Les Chefs d’Etats Africains prêts à signer des accords du marché commun

Le ministre Rwandais du Commerce et de l'Industrie, Vincent Munyeshyaka (Photo/Elias H.)

Par Elias Hakizimana

Les ministres du commerce de l’Union Africaine (UA) se sont mis d’accord sur la signature et la mise en œuvre de la Zone de libre-échange continentale africaine (ALE) le 21 mars 2018. Les accords seront signés par les chefs d’État et des gouvernements.

L’initiative a été le résultat des discussions de la 5ème réunion des ministres du commerce de l’UA du 8 au 9 Mars 2018 à Kigali.

Selon Albert M. Muchanga, Commissaire au commerce et à l’industrie de l’UA, ce document servira de repère pour les réalisations tangibles des hauts fonctionnaires du commerce, des chefs d’entreprise et des partenaires du développement.

Muchanga a salué la contribution de tout le monde pour arriver à la création de l’AFCFTA et a déclaré que la deuxième phase de négociation verra la politique de mise en œuvre des accords.

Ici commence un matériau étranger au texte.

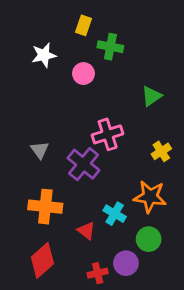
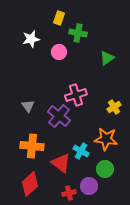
green triangle: (151, 96) -> (107, 58), moved
red triangle: (86, 231) -> (61, 163), size x1.5

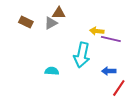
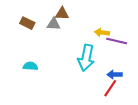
gray triangle: (51, 23) -> (54, 24), turned 32
cyan semicircle: (52, 71) -> (30, 66), moved
red line: (119, 88) -> (110, 88), moved

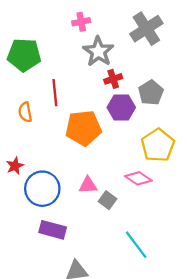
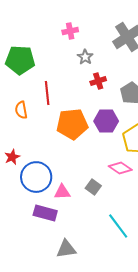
gray star: (98, 51) -> (85, 57), size x0.6
purple hexagon: (121, 107) -> (106, 121), moved
pink triangle: (88, 185) -> (62, 192), moved

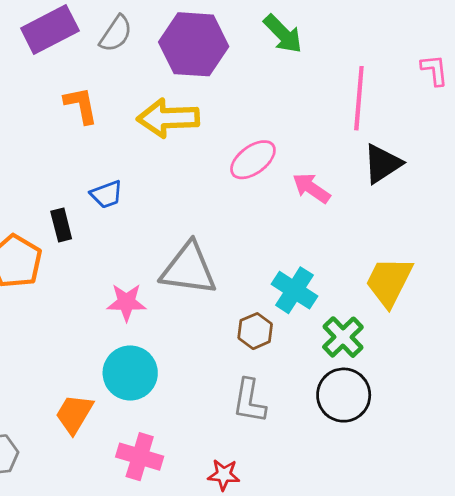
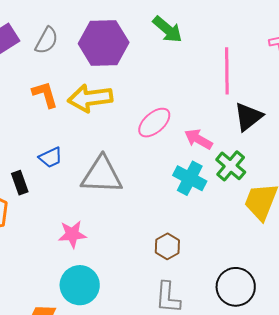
orange L-shape: (81, 105) -> (45, 94), moved
gray triangle: (189, 269) -> (102, 175), moved
cyan cross: (294, 290) -> (190, 178), moved
green cross: (343, 337) -> (231, 166), moved

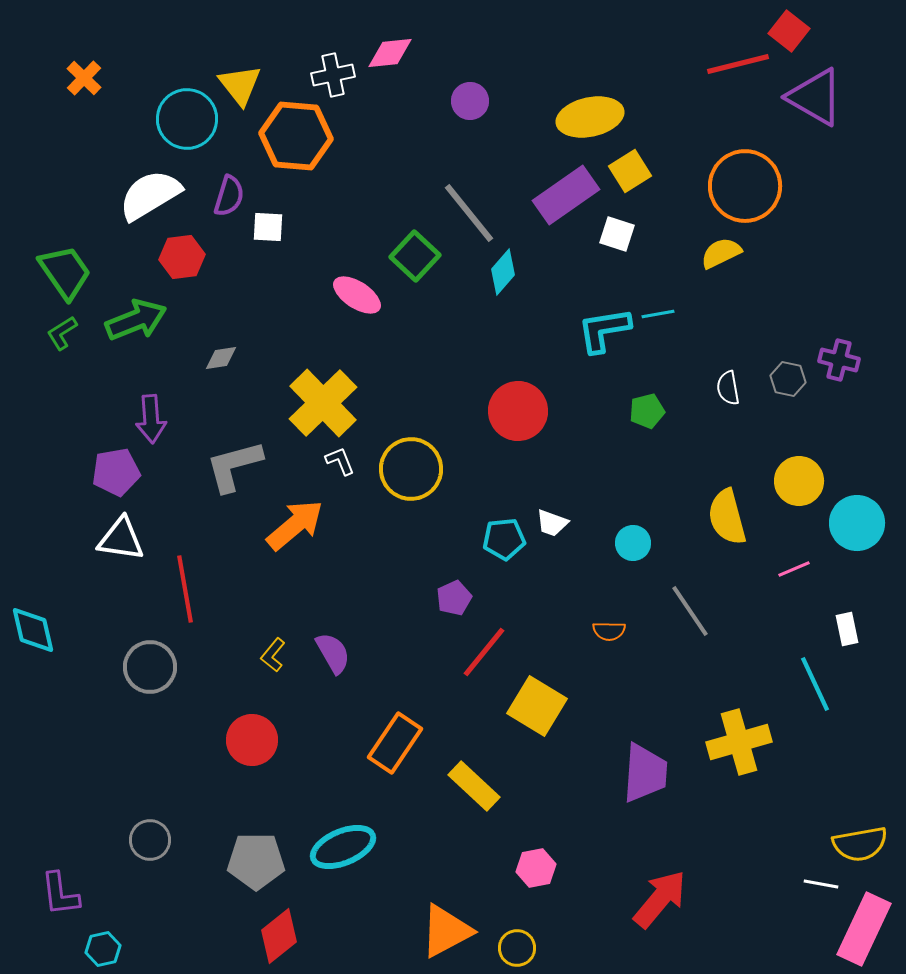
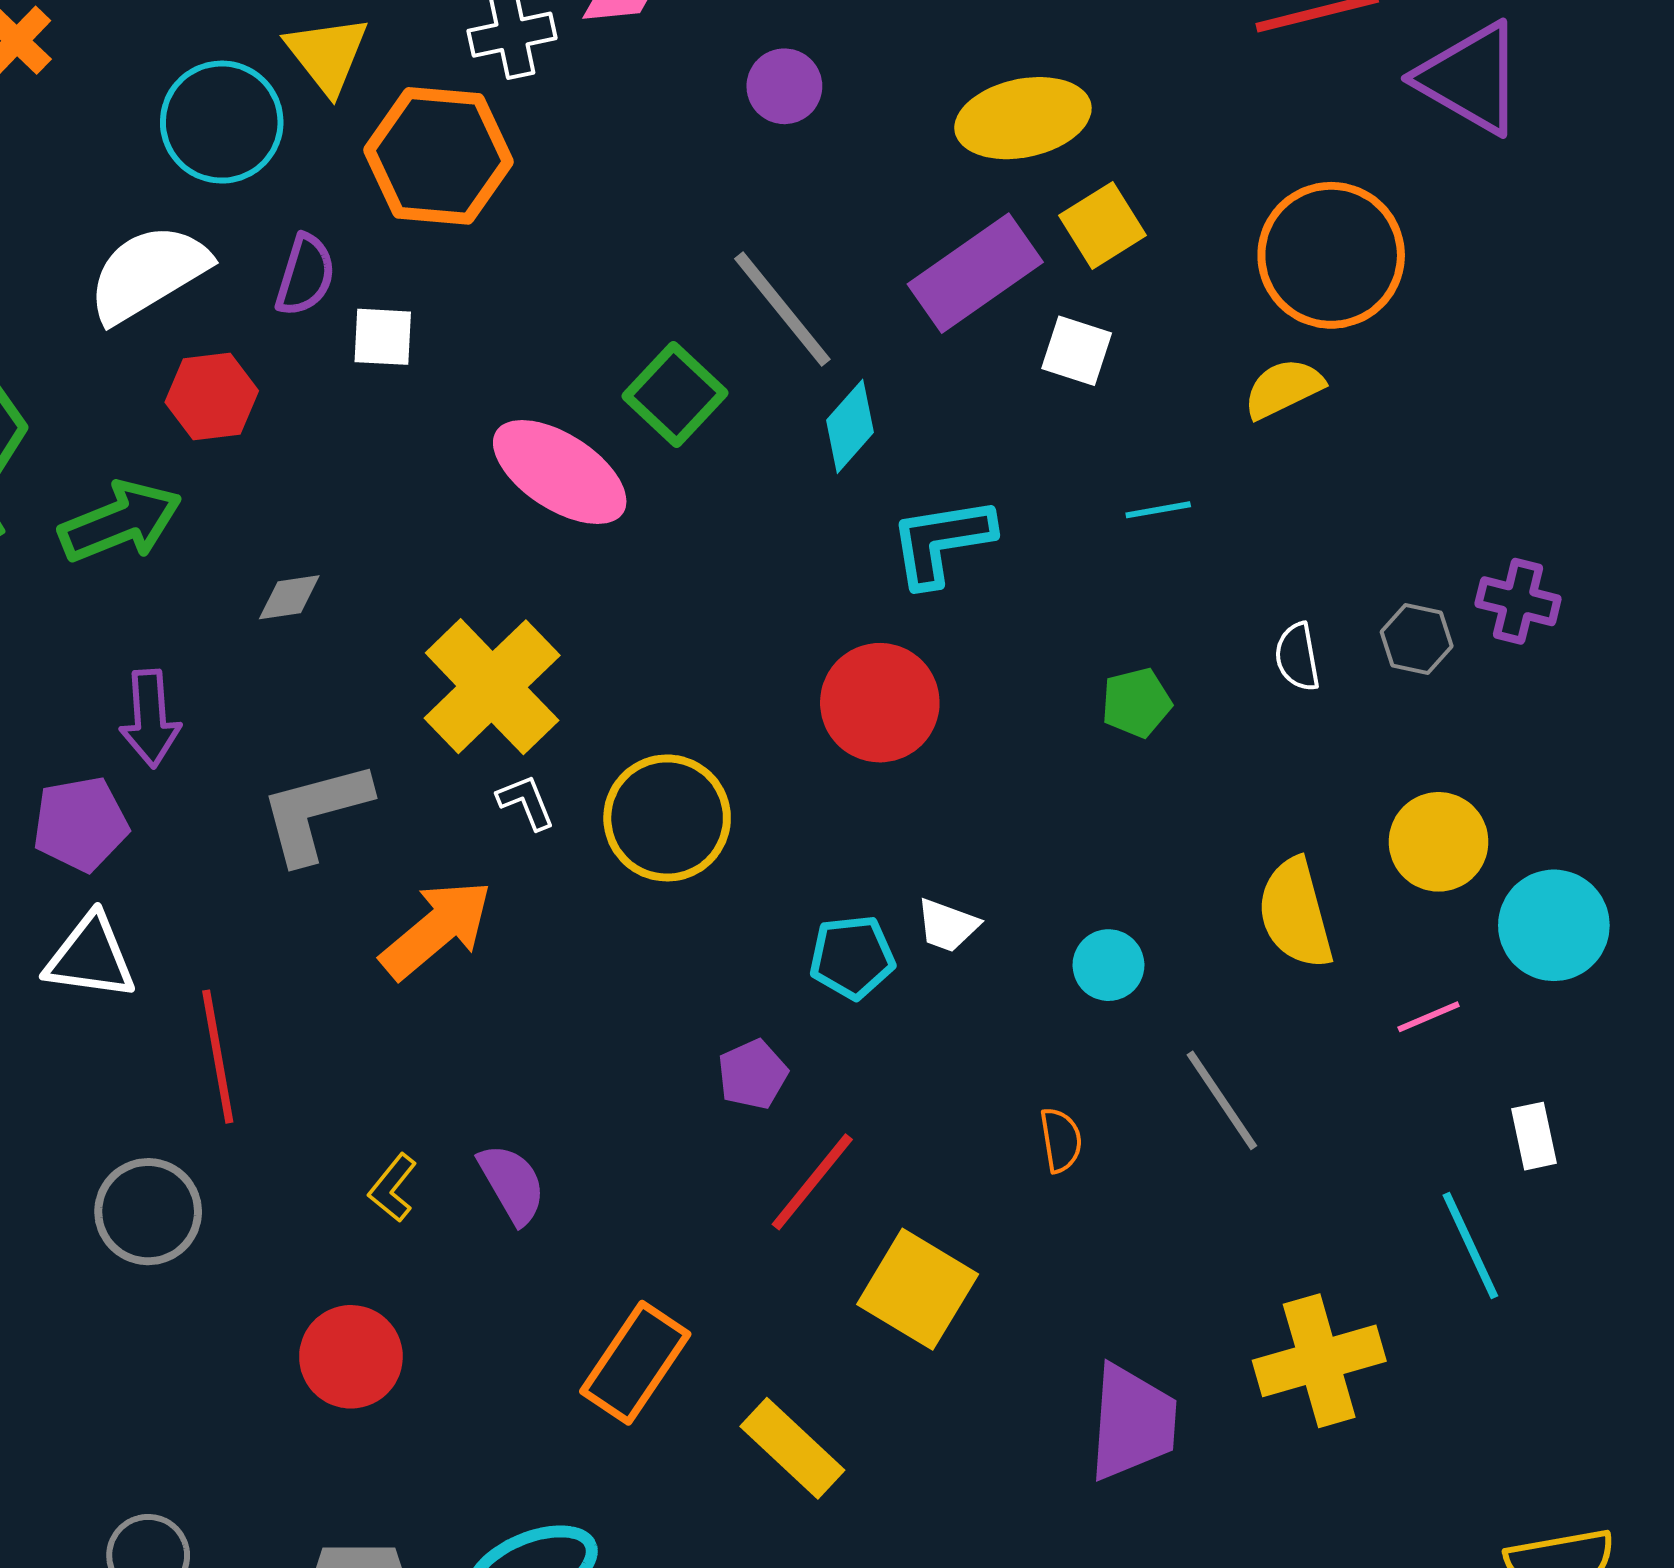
pink ellipse: (357, 295) -> (560, 472), size x1.4
cyan L-shape: (604, 330) -> (941, 542), moved
orange semicircle: (609, 631) -> (1061, 1140), turned -100

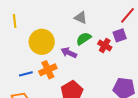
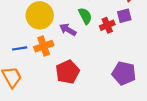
green semicircle: (84, 39) -> (85, 16), turned 91
red cross: (105, 45) -> (107, 25), turned 32

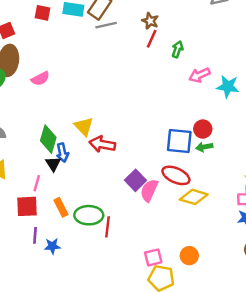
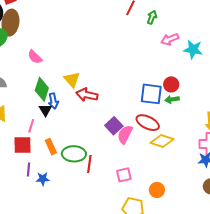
pink semicircle: (40, 79) -> (35, 57), moved, turned 70
pink square: (153, 257) -> (124, 175), moved

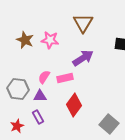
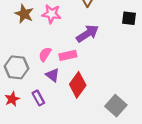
purple triangle: (40, 96) -> (53, 75), moved, turned 40
red star: (17, 126) -> (12, 99), moved

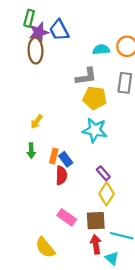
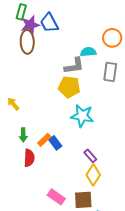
cyan semicircle: (101, 50) -> (88, 52), moved
yellow pentagon: (95, 98) -> (69, 87), moved
yellow arrow: (37, 122) -> (13, 104), moved, turned 104
orange rectangle: (54, 156) -> (44, 140), turned 32
red semicircle: (61, 175) -> (29, 158), moved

“Notre tâche sera d’assurer la zone de libre-échange continentale en facilitant les investissements. Notre tâche en tant que secteur privé sera également de convaincre et de fournir des services attrayants et nous devrions être en mesure de tirer parti de la mise en œuvre de l’AFCFTA pour créer des emplois, des descendants et des emplois indépendants chez les jeunes”, a déclaré Muchanga.

Il a également noté que la prochaine étape après ce Sommet consistera à appliquer les résultats des discussions aux actions.

“Nous sommes également fiers de la vision commune de la prospérité de l’Afrique et notre tâche après ce sommet sera de transformer notre engagement en actions et nous continuerons à donner un élan à ces réalisations après avoir obtenu des résultats aussi tangibles. Je demande à chacun d’entre nous de réfléchir à l’AFCFTA, car elle a de nombreuses opportunités commerciales”, a noté M. Muchanga.

L’AFCFTA verra l’essor d’un marché unique du transport aérien, améliorant le commerce intra-africain et ayant un marché commun.

“Alors que nous travaillons dur ensemble, l’Afrique aura un brillant avenir; Et, à cet égard, je vous invite tous à répondre aux attentes de ce sommet en livrant à temps le cadre juridique de l’AFCFTA”, a recommandé M. Muchanga.

Il a déclaré que la veille du sommet du 21 mars 2018, le secteur privé serait réuni pour être informé de la bonne histoire de l’AFCFTA, car ils sont la plus grande source d’investissements sur le continent.

“À l’heure actuelle, lorsque nous examinons la part des investissements, seulement 12% des flux d’investissement en Afrique proviennent du secteur privé africain. Nous voulions augmenter cela. En Asie, c’est 33%, et donc ils offrent un grand marché, si quelqu’un produit au Rwanda sous la zone de libre-échange continentale, ils peuvent exporter vers le reste de l’Afrique à 33%, sans frais, et ils vont enlever toutes les barrières non tarifaires”, a souligné M. Muchanga.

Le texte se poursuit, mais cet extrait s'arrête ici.